### WHAT IS NEEDED
Go through the material and return every line that contains the string "voor".

### RECORDS FOR THIS EXERCISE
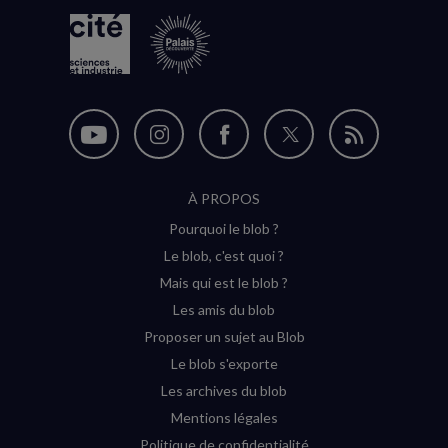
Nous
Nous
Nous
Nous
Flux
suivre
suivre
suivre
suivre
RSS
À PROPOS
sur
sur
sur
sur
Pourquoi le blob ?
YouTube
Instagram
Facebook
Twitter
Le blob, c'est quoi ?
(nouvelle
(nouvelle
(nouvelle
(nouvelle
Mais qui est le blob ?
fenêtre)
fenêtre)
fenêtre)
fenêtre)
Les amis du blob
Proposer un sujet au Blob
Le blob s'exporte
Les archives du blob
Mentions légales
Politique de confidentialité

* * *

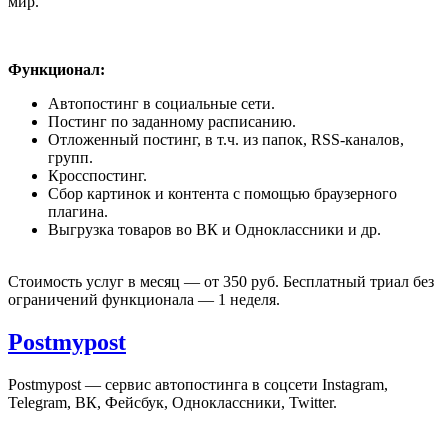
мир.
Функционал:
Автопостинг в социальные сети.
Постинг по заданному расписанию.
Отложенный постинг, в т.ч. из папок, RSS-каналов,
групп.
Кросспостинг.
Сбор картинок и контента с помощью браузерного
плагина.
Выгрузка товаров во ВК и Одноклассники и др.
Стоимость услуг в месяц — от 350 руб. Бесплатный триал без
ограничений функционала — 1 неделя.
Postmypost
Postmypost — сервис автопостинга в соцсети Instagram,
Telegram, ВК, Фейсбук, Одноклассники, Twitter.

...

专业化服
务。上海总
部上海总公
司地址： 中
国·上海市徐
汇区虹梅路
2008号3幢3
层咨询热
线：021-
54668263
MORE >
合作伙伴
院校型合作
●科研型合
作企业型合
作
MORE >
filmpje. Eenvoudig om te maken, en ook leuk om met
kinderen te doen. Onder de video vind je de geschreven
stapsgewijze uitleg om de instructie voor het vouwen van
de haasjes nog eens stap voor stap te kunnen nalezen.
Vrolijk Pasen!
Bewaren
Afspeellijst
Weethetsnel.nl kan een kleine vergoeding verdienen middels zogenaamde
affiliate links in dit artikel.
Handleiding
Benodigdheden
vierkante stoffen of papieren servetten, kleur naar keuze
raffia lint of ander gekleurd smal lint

### ANSWER TO THIS TASK
stapsgewijze uitleg om de instructie voor het vouwen van
de haasjes nog eens stap voor stap te kunnen nalezen.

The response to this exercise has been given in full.